*** Opening Materials provided ***
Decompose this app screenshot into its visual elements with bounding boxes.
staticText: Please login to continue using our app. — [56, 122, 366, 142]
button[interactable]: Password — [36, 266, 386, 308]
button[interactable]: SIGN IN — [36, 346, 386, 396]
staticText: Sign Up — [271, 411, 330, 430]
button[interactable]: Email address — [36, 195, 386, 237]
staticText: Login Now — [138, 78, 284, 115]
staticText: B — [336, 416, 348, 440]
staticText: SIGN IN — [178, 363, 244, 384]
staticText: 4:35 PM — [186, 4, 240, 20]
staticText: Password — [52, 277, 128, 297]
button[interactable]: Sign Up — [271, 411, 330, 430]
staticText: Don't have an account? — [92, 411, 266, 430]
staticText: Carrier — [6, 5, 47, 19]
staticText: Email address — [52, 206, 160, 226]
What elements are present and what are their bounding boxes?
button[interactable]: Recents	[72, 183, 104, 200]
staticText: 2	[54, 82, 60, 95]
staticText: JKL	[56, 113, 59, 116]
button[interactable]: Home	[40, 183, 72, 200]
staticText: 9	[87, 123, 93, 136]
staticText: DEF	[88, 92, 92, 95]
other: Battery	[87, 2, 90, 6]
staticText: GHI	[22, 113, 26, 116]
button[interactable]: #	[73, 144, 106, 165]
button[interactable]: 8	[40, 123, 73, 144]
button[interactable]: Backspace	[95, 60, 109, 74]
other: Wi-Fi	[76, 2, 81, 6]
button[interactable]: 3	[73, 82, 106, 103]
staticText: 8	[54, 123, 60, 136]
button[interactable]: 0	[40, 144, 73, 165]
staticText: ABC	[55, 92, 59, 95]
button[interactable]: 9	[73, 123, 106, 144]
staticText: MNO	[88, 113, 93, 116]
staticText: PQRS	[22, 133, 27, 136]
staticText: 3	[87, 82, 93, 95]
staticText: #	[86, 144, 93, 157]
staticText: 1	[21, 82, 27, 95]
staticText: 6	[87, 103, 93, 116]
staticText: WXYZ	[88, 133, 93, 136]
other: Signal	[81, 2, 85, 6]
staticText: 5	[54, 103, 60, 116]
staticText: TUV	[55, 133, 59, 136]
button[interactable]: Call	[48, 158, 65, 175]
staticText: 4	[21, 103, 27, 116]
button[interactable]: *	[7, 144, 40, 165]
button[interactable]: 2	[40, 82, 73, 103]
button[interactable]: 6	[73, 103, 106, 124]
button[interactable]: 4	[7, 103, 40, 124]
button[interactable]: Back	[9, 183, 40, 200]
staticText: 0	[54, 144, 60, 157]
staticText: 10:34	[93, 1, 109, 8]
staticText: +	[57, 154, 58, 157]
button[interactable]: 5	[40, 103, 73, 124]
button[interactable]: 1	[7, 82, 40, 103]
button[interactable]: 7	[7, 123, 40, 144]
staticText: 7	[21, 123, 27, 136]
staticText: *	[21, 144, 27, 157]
*** Closing Materials provided ***
» What needs to be done:
Which lines of the data include the string "boxes"? Copy each of them.

» Reply:
Decompose this app screenshot into its visual elements with bounding boxes.
What elements are present and what are their bounding boxes?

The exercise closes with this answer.